Oxford’s three different efficacy rates is one of those quirky stories in science, which points to the value of trying different things, and also to the value of looking for, accepting and examining mistakes. Because it was a mistake – to start with. In looking over early trial results, the investigators were surprised to see that one batch of around 3,000 participants had reported fewer side effects than expected. This kind of continuous review, and check, of trial results as the trial is still in progress is an important part of ensuring safety, and ensuring the trial protocols are being followed correctly.
In this case, they found that the trial protocols had not in fact been followed correctly. The vaccine is designed to be administered in 2 doses – first one, and then another a week later. But this group of participants received only a half dose the first time by mistake. This mistake doesn’t jeopardise or invalidate the trial results in any way. It’s still a valid result. But it does raise some more questions and point to the need to do more testing. The most obvious one being: what is the best dose? And what will the final efficacy of the Oxford vaccine really be? The team are not daunted by this. More testing was always on the cards anyway. For all of the vaccines, these results are only the first results, and all have more trials scheduled, in more contexts, looking to answer more nuanced questions.
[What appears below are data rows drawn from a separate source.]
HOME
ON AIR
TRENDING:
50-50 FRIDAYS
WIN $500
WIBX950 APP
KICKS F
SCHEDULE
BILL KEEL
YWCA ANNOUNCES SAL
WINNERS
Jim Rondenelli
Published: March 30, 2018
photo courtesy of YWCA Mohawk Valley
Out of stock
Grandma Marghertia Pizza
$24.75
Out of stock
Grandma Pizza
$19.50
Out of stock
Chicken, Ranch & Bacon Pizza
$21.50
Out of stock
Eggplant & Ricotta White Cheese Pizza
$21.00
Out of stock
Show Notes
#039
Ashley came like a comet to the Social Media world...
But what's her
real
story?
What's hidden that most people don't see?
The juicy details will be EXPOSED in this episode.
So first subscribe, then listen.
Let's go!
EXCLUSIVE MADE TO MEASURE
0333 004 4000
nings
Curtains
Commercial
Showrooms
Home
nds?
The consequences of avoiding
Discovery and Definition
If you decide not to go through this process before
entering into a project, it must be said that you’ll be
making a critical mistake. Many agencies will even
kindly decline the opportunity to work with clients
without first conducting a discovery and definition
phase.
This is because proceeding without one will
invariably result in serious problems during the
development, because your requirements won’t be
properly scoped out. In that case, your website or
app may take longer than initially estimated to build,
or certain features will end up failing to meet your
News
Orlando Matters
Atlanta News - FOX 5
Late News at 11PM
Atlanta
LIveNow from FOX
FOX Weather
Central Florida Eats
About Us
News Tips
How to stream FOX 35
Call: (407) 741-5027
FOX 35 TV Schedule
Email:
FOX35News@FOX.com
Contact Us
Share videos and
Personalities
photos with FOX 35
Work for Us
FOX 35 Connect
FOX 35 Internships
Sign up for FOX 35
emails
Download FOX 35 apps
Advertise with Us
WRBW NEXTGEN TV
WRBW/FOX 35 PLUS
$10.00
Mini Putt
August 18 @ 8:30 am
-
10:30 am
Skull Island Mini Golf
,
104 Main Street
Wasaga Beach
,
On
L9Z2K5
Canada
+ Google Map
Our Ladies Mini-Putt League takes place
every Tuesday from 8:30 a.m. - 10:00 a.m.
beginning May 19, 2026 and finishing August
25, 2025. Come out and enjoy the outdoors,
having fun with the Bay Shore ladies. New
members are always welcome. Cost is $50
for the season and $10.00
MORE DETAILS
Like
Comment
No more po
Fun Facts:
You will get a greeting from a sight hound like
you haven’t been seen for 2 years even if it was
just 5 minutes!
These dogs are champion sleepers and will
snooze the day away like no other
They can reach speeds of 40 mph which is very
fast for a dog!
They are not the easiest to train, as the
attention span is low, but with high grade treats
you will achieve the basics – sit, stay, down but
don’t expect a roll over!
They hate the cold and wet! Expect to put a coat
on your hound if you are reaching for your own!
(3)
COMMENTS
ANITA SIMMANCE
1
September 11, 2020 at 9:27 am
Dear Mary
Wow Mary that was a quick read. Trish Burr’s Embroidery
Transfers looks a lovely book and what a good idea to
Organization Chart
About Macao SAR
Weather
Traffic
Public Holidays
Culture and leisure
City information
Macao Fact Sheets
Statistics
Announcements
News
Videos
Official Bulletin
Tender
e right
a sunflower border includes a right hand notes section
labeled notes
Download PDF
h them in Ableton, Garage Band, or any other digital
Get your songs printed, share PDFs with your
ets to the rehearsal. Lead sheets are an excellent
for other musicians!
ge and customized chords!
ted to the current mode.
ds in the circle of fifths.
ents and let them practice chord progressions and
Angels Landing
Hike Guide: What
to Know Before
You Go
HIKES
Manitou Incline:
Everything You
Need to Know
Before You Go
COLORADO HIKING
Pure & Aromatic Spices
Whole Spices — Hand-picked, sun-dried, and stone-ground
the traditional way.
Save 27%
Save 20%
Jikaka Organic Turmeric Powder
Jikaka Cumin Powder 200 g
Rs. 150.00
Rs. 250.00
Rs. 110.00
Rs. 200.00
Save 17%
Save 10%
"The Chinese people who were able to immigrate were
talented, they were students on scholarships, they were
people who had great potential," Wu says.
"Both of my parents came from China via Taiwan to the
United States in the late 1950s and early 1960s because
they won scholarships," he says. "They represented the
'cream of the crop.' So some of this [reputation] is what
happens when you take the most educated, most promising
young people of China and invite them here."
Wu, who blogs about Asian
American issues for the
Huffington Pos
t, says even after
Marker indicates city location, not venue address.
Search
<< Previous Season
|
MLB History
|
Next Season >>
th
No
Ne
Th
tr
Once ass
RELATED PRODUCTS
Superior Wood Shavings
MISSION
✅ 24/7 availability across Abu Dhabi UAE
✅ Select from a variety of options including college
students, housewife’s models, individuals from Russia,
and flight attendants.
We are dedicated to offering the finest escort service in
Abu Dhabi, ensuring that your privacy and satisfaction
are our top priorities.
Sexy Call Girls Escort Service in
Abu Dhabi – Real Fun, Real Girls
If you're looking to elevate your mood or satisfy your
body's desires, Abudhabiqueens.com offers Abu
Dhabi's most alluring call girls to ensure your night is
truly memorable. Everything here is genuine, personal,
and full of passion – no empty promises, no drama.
And finally – what about those side effects? While the side effects that were reported weren’t pleasant – they were also no worse than expected. Participants reported the kind of symptoms that appear when the immune system jumps into gear – things like headaches, fever, joint aches, tiredness. These show up in any kind of vaccine that relies on the body generating an immune response, and the COVID-19 vaccines have been no different. But no more than 5% of people have developed these symptoms, and they get better on their own. No trial reported serious side effects, and with between 20,000 – 40,000 people in each trial, that’s very good news.